(Data shown Opens)

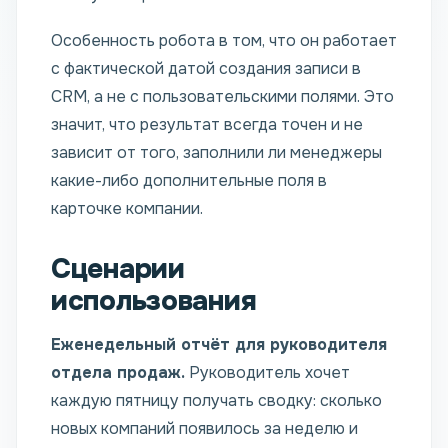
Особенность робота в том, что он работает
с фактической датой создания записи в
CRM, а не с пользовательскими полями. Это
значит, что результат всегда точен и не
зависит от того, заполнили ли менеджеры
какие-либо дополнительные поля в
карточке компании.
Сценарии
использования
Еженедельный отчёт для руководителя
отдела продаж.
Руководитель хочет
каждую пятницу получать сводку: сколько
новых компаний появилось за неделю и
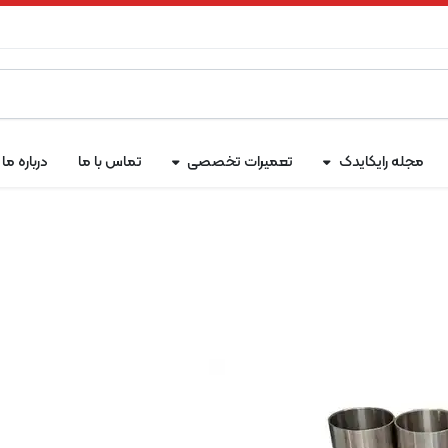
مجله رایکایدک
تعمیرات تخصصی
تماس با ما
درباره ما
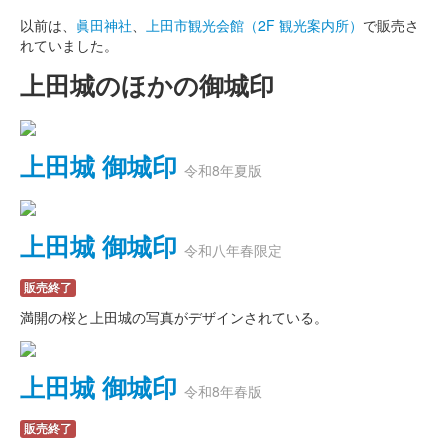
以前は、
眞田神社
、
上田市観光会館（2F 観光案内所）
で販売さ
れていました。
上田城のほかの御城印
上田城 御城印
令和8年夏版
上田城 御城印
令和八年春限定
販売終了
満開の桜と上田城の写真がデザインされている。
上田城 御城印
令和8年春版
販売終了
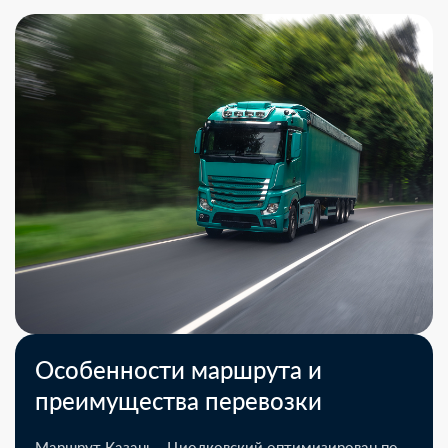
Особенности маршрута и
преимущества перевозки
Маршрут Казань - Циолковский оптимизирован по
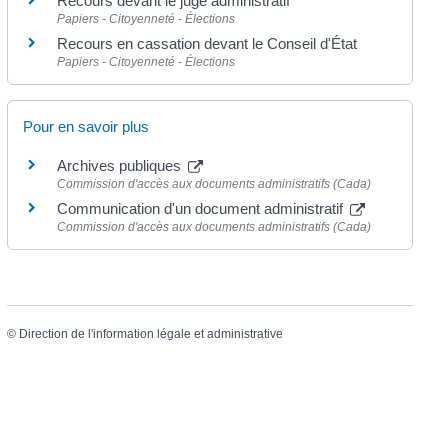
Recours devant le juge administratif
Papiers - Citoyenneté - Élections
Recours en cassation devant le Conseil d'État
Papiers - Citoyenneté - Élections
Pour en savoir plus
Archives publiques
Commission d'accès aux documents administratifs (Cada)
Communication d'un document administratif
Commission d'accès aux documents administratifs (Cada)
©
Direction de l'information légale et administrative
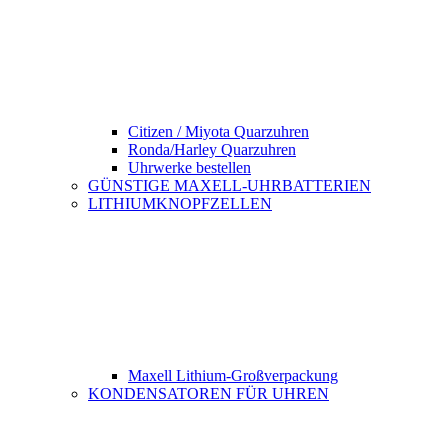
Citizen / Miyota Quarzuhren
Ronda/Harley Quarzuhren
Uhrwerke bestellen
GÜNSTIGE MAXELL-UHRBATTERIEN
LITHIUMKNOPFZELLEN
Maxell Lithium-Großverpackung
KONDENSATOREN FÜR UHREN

(Data shown Closes)

Retype the data above as given, letting no picture into the copy.

Особенность робота в том, что он работает
с фактической датой создания записи в
CRM, а не с пользовательскими полями. Это
значит, что результат всегда точен и не
зависит от того, заполнили ли менеджеры
какие-либо дополнительные поля в
карточке компании.
Сценарии
использования
Еженедельный отчёт для руководителя
отдела продаж.
Руководитель хочет
каждую пятницу получать сводку: сколько
новых компаний появилось за неделю и
مجله رایکایدک
تعمیرات تخصصی
تماس با ما
درباره ما
以前は、
眞田神社
、
上田市観光会館（2F 観光案内所）
で販売さ
れていました。
上田城のほかの御城印
上田城 御城印
令和8年夏版
上田城 御城印
令和八年春限定
販売終了
満開の桜と上田城の写真がデザインされている。
上田城 御城印
令和8年春版
販売終了
Особенности маршрута и
преимущества перевозки
Маршрут Казань - Циолковский оптимизирован по
Recours devant le juge administratif
Papiers - Citoyenneté - Élections
Recours en cassation devant le Conseil d'État
Papiers - Citoyenneté - Élections
Pour en savoir plus
Archives publiques
Commission d'accès aux documents administratifs (Cada)
Communication d'un document administratif
Commission d'accès aux documents administratifs (Cada)
©
Direction de l'information légale et administrative
Citizen / Miyota Quarzuhren
Ronda/Harley Quarzuhren
Uhrwerke bestellen
GÜNSTIGE MAXELL-UHRBATTERIEN
LITHIUMKNOPFZELLEN
Maxell Lithium-Großverpackung
KONDENSATOREN FÜR UHREN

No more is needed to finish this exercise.